Monday March 12, 2007
Robert goes to Carnival Center for Swan Lake and has some interesting analysis of ticket prices and comparative value. He concludes that even the worst seats in the house are pretty good, and the prices are reasonable. See my Carnival Center review for more, including a photo from the opera house’s worst seat (about 2/3 of the way down the page). The legroom issue is interesting, since of course each additional inch of legroom means you sit further away depending on how many rows are in front of you.
Wednesday March 7, 2007
Fluxus Eve was lots of fun. Clockwise from top right: George Brecht, Motor Vehicle Sundown Event (for John Cage), Larry Miller, Remote Music (for Keyboard), fire piece (not sure of title), and Alison Knowles, Onion Skin Song. Most of these pieces are around 50 years old, and Knowles and Miller were on hand to perform their compositions and add some character (not to mention gravitas) to the performance — both were great. Note that they have these corridors that run through the Carnival Center that are wide enough to drive a car through — and they did!! Also, the highlight of the evening was when Knowles took off one of her shoes, explained where she got it and why she liked it, and invited audience members to share about their shoes.
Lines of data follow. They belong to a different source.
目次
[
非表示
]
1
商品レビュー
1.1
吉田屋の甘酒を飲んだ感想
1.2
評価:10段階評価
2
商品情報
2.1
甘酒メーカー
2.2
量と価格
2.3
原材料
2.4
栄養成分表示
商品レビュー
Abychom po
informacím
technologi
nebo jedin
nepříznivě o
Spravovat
Tigertail’s Mary Luft: “These are Birkenstocks. I’ve never liked Birkenstocks, and I only bought these because they match my silver toenail polish.” Yeah!
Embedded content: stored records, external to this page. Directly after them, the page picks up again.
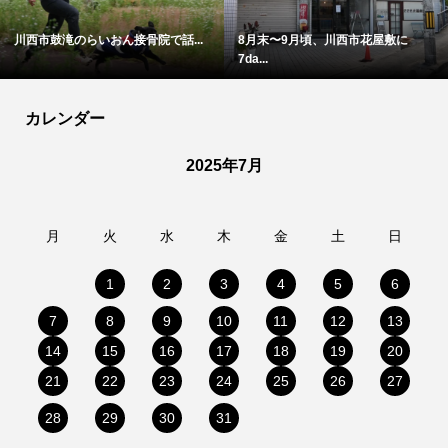
川西市鼓滝のらいおん接骨院で話...
8月末〜9月頃、川西市花屋敷に
7da...
カレンダー
2025年7月
月
火
水
木
金
土
日
1
2
3
4
5
6
7
8
9
10
11
12
13
14
15
16
17
18
19
20
21
22
23
24
25
26
27
28
29
30
31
I saw the FIU New Music Ensemble a couple of years ago performing the music of James Tenney and Christian Wolff at the Wolfsonian, and remembered being extremely impressed, so I had misplaced expectations of greatness for their Subtropics performance. Maybe the Earle Brown pieces were intended to sound hesitant, creaky, and atonal, but even if so I’m convinced that the performers enhanced those qualities with their natural tendencies (re. which: “Sit up!”). Yes, they’re students. But I’m not going easy on them — someone obviously thought it was a good idea to include them in the festival, and people paid the same money to see them.
Their musical director apologized because they couldn’t perform the first movement of Lou Harrison’s Varied Trio (because of a “missing microphone” — wtf??), but didn’t see fit to mention anything about a missing clarinet player that is listed for the two of the pieces which thus became quartets instead of quintets. Pianist Marta Milosevic showed the most promise out of the group, but her solo performance, of a propulsive John Cage prepared piano piece, was marred by sloppy page turning — she actually had to pause because fool turned two pages at once.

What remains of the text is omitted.